Building your Financial
Success
With Alain Aube
Financial Rewards
Your cottage and
you - a practical view of an emotional investment
Happy times with family and friends, building memories that last a
lifetime - that's the allure of the cottage for most Canadians. But with
all the warm sentiments surrounding your vacation property, it's often
difficult to think about ownership issues in practical terms. You
should, though, because poor estate planning or other unforeseen events
could rob you or your family of the cottage life you enjoy so much. Here
are a few things you should consider now to help ensure it's always
family time at your cottage.
Is a cottage a wise investment? You can buy a vacation home today for
investment purposes as well as enjoyment. Buying a cottage may not be
cheap, but if it's in a desirable location - on a waterfront, for
instance - your equity is likely to grow in value over the years. There
may also be certain tax benefits. If you rent out the cottage at certain
times, a portion of the interest, property taxes and depreciation can be
deducted from the rental income that you report.
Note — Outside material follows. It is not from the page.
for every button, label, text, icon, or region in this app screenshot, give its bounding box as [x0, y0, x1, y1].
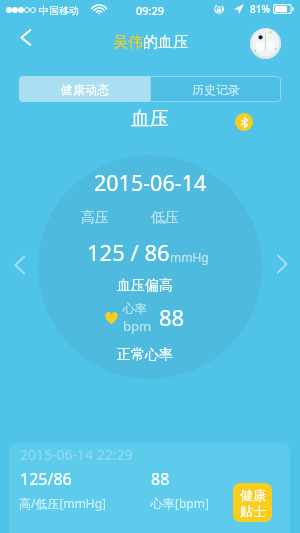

If you plan to use your cottage as your permanent retirement home later,
you can aim for a mortgage-free retirement by getting ahead on your
payments during your earning years or using the equity in your 'city'
home to pay out your cottage mortgage at retirement.
Are there tax implications I should know about? Yes. Unless you're
passing assets to your spouse, when you die you're deemed to have
disposed of all your capital assets at fair market value. If your
vacation property has appreciated in value, there could be a significant
capital gains tax liability. You are allowed to claim a principal
residence exemption, but that exemption usually applies to only one
property - so if you choose to use it on your 'city' home, the gain on
your vacation home might be subject to tax.
One good way to cover these taxes - and any other estate debts, as well
- is through a permanent insurance plan providing tax-free benefits that
can be used to cover your estate's tax bill.
Should I consider any other types of insurance? Absolutely. If you
become ill or disabled, the resulting cash crunch could force your
family to sell assets - including your vacation home. At times of
crisis, it's difficult to make the right financial decisions. You can
avoid these cottage conundrums by obtaining an appropriate amount of
disability, critical illness and/or long-term care insurance. And, as
cottage prices rise and your equity increases, it's also a good idea to
revise your vacation property insurance from time to time.
How should I pass the cottage on to the kids? Leaving it to them in your
will triggers tax consequences when you die. An alternative is to
transfer some or all of the property ownership to them during your
lifetime - either as a gift or through joint ownership (with or without
you as a joint owner). You could also transfer the property to a trust,
with your children as beneficiaries. Each of these transfer options does
trigger a capital gain when the transfer is made, however, any future
capital gains on the property will accrue to your children and are not
payable until they sell or transfer the property.
Cottage life is terrific in so many ways. Keep it that way for you and
your family by discussing all your personal and estate financial
planning options with your tax, legal and financial advisors.